A more robust PDA friendly approach is definitely needed (which will still look very different from the strategies many posters here are calling for) but I think the op wants to try the tough love approach because she's spent 2.5 years in a frozen stasis taking a no demand/ gentle approach which hasn't worked so thinks it may resolve things. It might do of course, if this is simply a manipulative maladaptive 19yo we're talking about (personality) who is choosing to behave this way. And she might be.
However, at this point, and given everything op has said about her dd, the far more likely impact will be that she regresses further - perhaps to the point of no longer being able to do even the limited things she does now. This won't be a popular opinion though, and my intention isn't to worry the op more than she is already.

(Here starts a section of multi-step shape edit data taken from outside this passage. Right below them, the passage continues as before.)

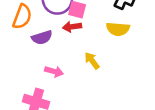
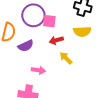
red arrow: (72, 27) -> (56, 40), moved

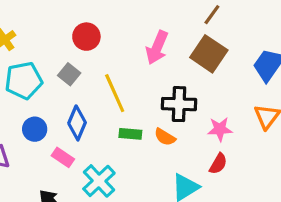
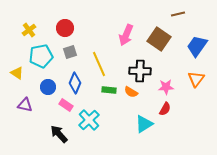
brown line: (212, 15) -> (178, 14), moved, turned 40
red circle: (86, 37) -> (65, 28), moved
gray square: (69, 74) -> (70, 52), turned 32

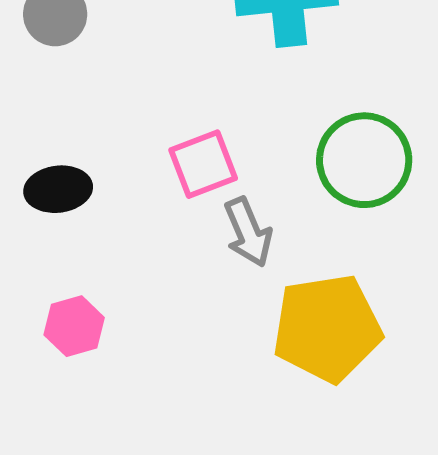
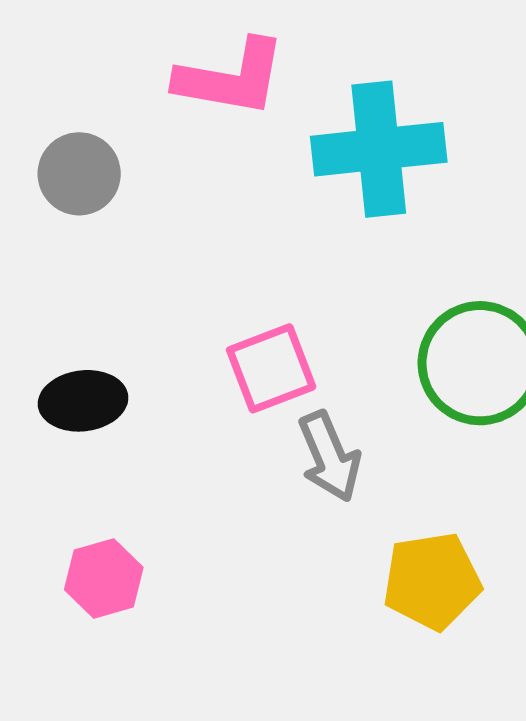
yellow pentagon: (327, 328) -> (432, 581), size x0.7

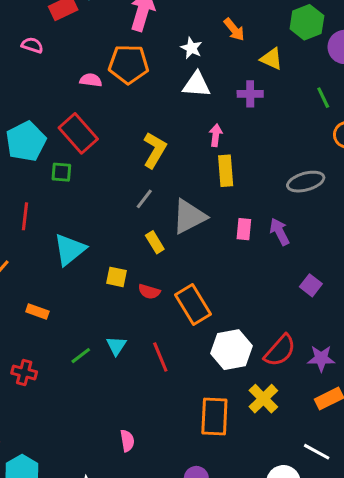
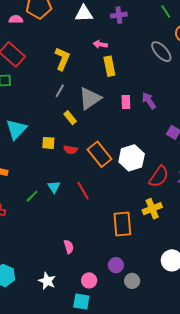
pink arrow: (216, 135) -> (100, 44), turned -80
gray ellipse: (306, 182) -> (161, 52), moved, turned 70
white hexagon: (232, 350) -> (132, 158), moved
yellow cross: (263, 399) -> (152, 209), turned 30

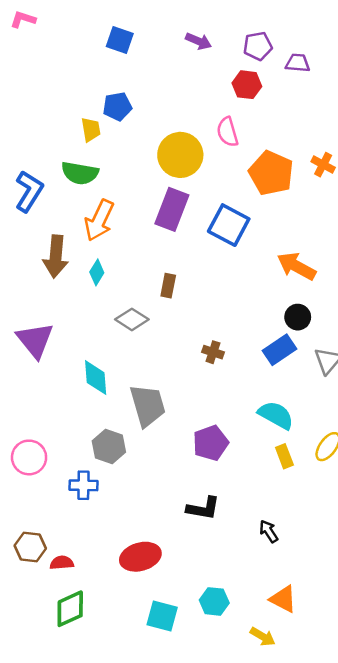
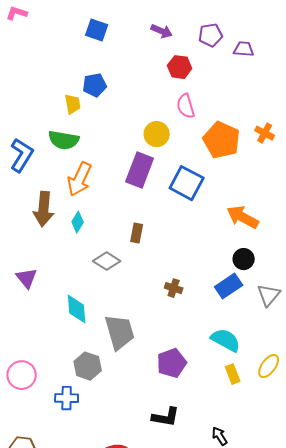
red hexagon: (247, 85) -> (180, 67), moved
yellow circle: (180, 155) -> (157, 134), moved, size x0.7
purple triangle: (35, 340) -> (27, 278), size x0.7

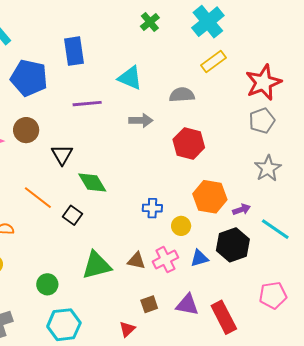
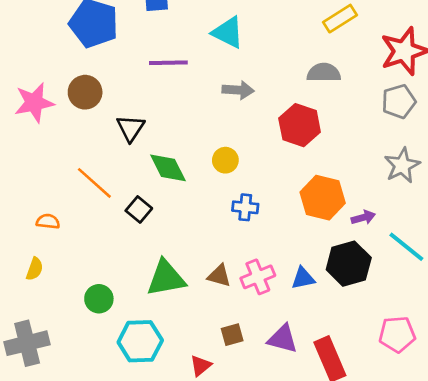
gray semicircle: (182, 95) -> (324, 73), moved
yellow circle: (181, 226) -> (225, 160), moved
cyan hexagon: (64, 325) -> (140, 341), moved

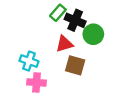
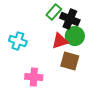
green circle: (93, 34) -> (75, 36), moved
cyan cross: (29, 61) -> (18, 41), moved

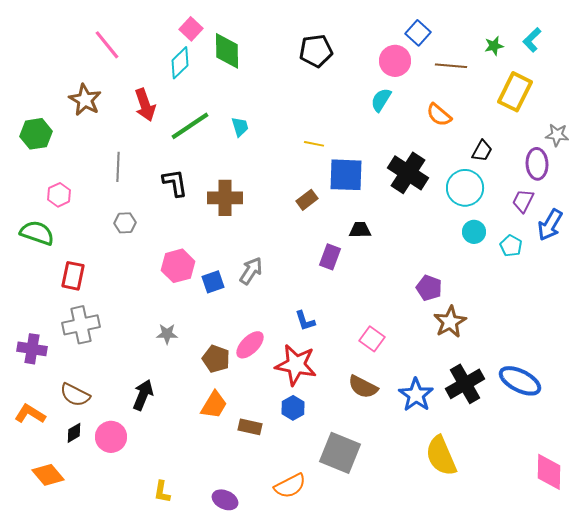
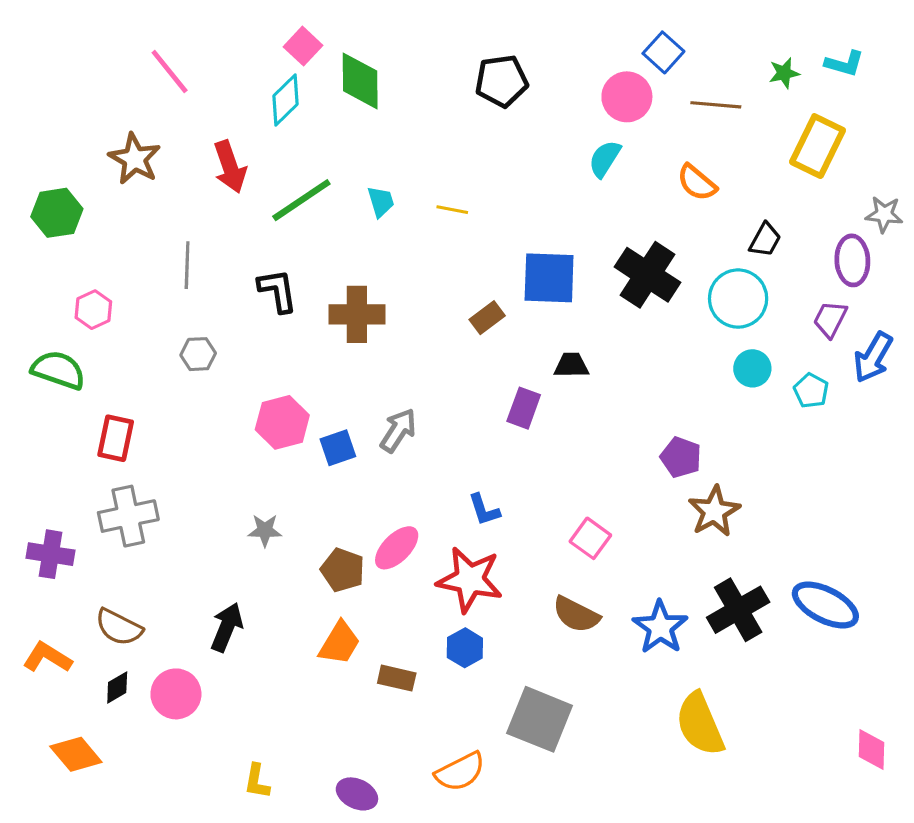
cyan L-shape: (532, 40) -> (844, 64), turned -120
yellow line: (314, 144) -> (452, 210), moved
pink diamond: (549, 472) -> (871, 749), size x0.7

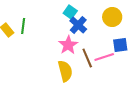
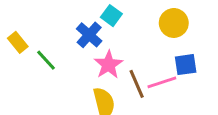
blue cross: (78, 25) -> (89, 35), moved
green line: (23, 26) -> (46, 60), moved, turned -49

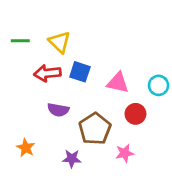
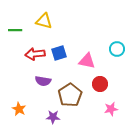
yellow triangle: (60, 42) -> (44, 21), moved, turned -30
blue square: (80, 72) -> (59, 53), turned -35
cyan circle: (159, 85) -> (117, 49), moved
pink star: (125, 153) -> (111, 109), moved

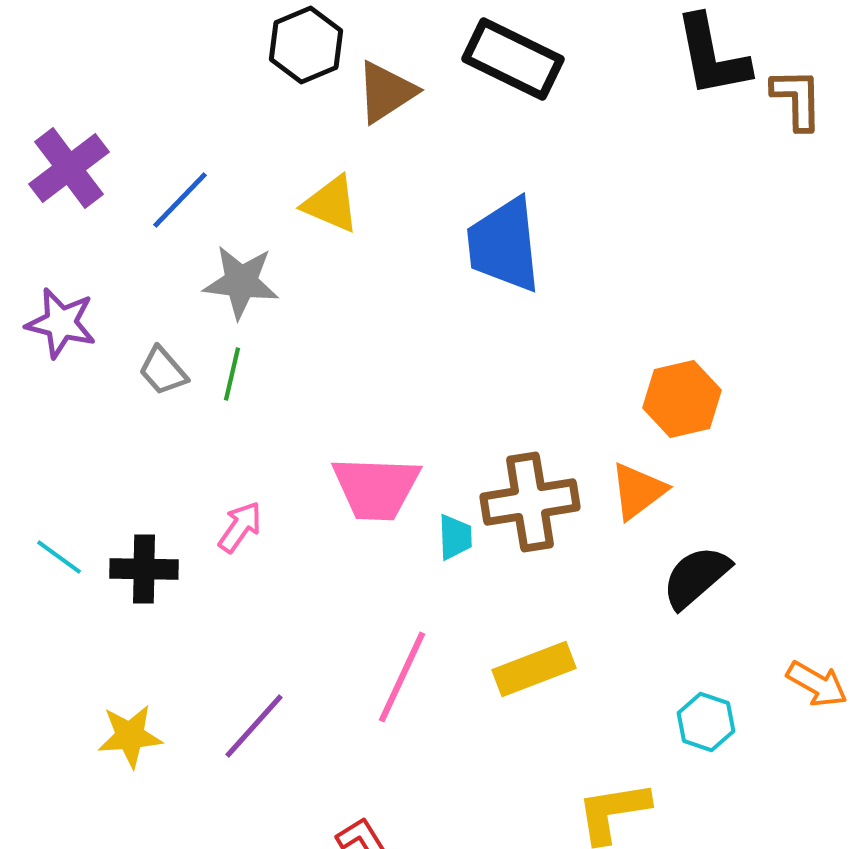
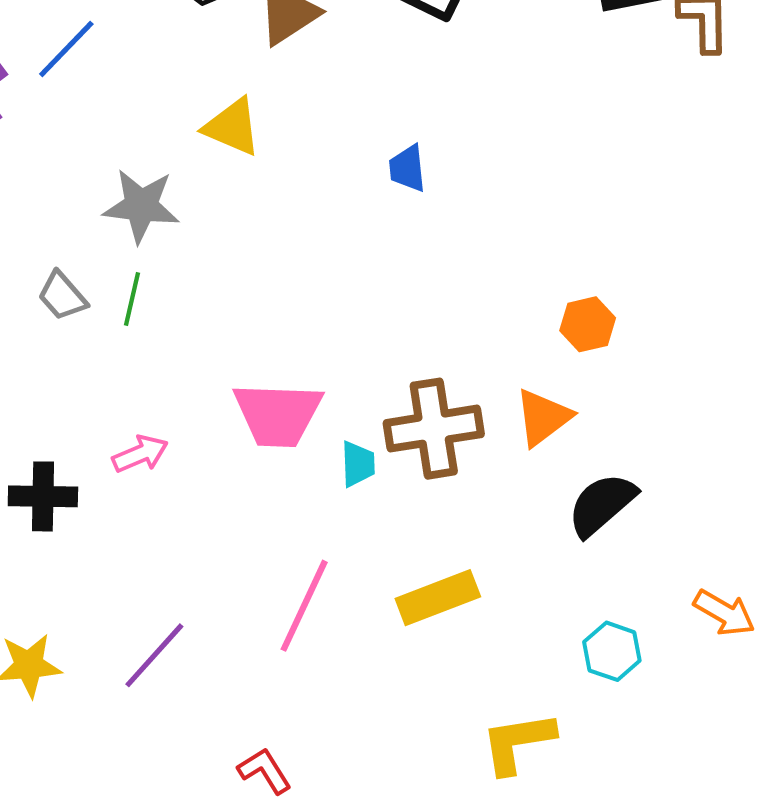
blue line: (180, 200) -> (66, 49), moved
blue trapezoid: (504, 245) -> (407, 168), size x0.5
orange hexagon: (682, 399) -> (588, 324), size x0.7
pink arrow: (240, 527) -> (140, 454), turned 32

PDA is an incredibly difficult profile to understand and work with, so I totally understand why the 'toughen up and distance yourself' approach is being recommended and will most likely be pursued. Adults like to think that they can take control of situations and make others behave in a more acceptable way. It's human nature. And it often works with neurotypical younger children who can do well, by virtue that they have a brain that's wired for success in a neurotypical world. The trouble is when that child is no longer a child, but an adult with extremely inflexible thinking coupled with very high levels of anxiety/ mental health issues. It's really hard for parents to differentiate in this situation between what is a behaviour choice and what is a genuine inability to do differently.
I am prepared to be dismissed/ flamed for this and I know I'm in a minority of one on this thread, but I genuinely want to help op and can't just sit here and say nothing if saying it might resonate with her - even if further down the line if/ when hardening up to her dd doesn't work the way she wants it to. I genuinely hope the advice she's taken on board from other posters works for her.